LA HIDRA

La Hidra – 2

I

Esta noche llueve en el puerto de Lequeo. Las naves asentadas en la arena azul, parecen fantasmales o soñadas por las luces temblorosas de las altas antorchas sostenidas por  esclavos. Más allá de los oscuros mares de mitología y pavor, se acerca el ejército de Filipo II de Macedonia, irrevocable y fatal como mil espadas empuñadas. Los soldados corintios suben a las naves, sin prisa y como aturdidos por la pronta muerte, sabiendo que toda huella en la arena será la última. Toda su memoria individual, los gestos infantiles que sobreviven a la adultez, un par de versos aprendidos de Homero y Jenofonte, alguna canción de guerra, unas cuantas piezas de cobre y el recuerdo preciso del rostro de una esclava. Toda esa memoria se derramará a la primera puñalada en mar abierto. Mientras tanto, en una casa del centro de la ciudad, un hombre está de pie, desnudo y el fuego de una lámpara de aceite proyecta violenta su sombra contra los muros de barro. Al lado, su mujer, exacta y cuidadosa, pinta de negra tinta los contornos de la sombra de su marido sobre la pared lisa y vacía de la habitación. Supone ella que él nunca regresará, y simulan ambos enamorados esta breve, ingenua inmortalidad. Corinto finalmente es derrotada por Filipo II y tanto la ciudad como el muro con la sombra pintada y las manos que la trazaron, serán entregados al rojo fuego y la negra ceniza. Casi veintidós siglos después, en plena revolución industrial, un cuadro del escocés David Allan recuperará la dramática escena.

II

En la temprana Florencia del siglo XIV, una joven alta recorre la plaza de La Signoria. Tiene la cabeza cubierta con una pañoleta púrpura de la que escurre descuidada la castaña cabellera. Su mirada recorre las tiendas con vasijas de aceite de oliva, odres plenos de oscuro vino, más allá están las canastas de flores y tendidos en el suelo, las alfombras con artesanías y sencillas orfebrerías. Nada le interesa y cruza rápida cerca al Vecchio, palacio gótico construido por Arnolfo di Cambio, donde luego Vasari pintaría sus frescos en las bóvedas.
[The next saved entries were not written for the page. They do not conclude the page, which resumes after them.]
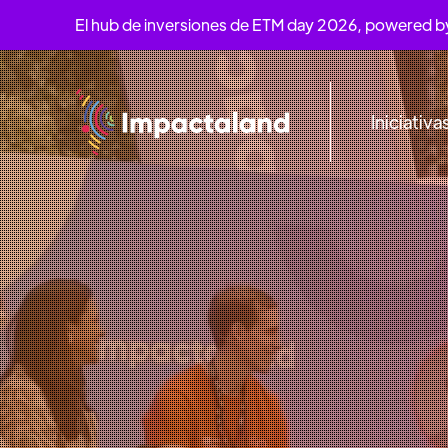
El hub de inversiones de ETM day 2026, powered 
Iniciativa
PARQUE BICE
19
AL
21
Desconoce que alguien la bebe sediento con la mirada, mientras ella se pierde en las calles como una moneda en las aguas de un río. Tres o cuatro veces ese raro desierto que es la probabilidad, permitirá al hombre ver a su amada, como una fiera que espía el mundo tras los barrotes de la jaula. Porque quien ambiciona el amor, calladamente ambiciona liberarse de su responsabilidad y voluntad para entregarlas al azar y capricho de un otro cualquiera. Los biógrafos reconocerán a esta joven como Bice di Folco Portinari, quien murió en 1320 a la edad de veinte años. La imagino muriendo del modo en que un animal soñado se deshace al amanecer, liviano e incomprendido. Bice o Beatrice ignoró durante toda su vida la presencia del invisible, ardiente enamorado, porque la razón de su existencia era ignorarlo, negarle todo indicio de amor para así, imponerle su amargo destino de letras, que figurará las formas del infierno y los rasgos del ángel. En alguno de los delirios que le hicieron arrastrarse como un poseso por las calles, Dante Alligheri, el divino Dante, comprenderá, desdichado y sin asombro, que en el duro e incierto camino que conduce a la ajena mujer, al negado paraíso, se encontraban como oscuras piedras los versos de la Comedia. El paraíso no es más que el arduo camino recorrido. Tras la Puerta nunca hay nada.

III

Una mujer corintia pinta la sombra de su marido para conservar el perdido amor. A un miserable florentino, el destino fija una mujer para nunca otorgársela y obligarlo a escribir la Divina Comedia, que le hará inmortal pero no feliz. ¿Qué intrincados círculos de ceniza, qué laberintos forjados con la sustancia de la noche y la estrella, me arrastran a tu amor, profundo e inevitable como sol de medio día?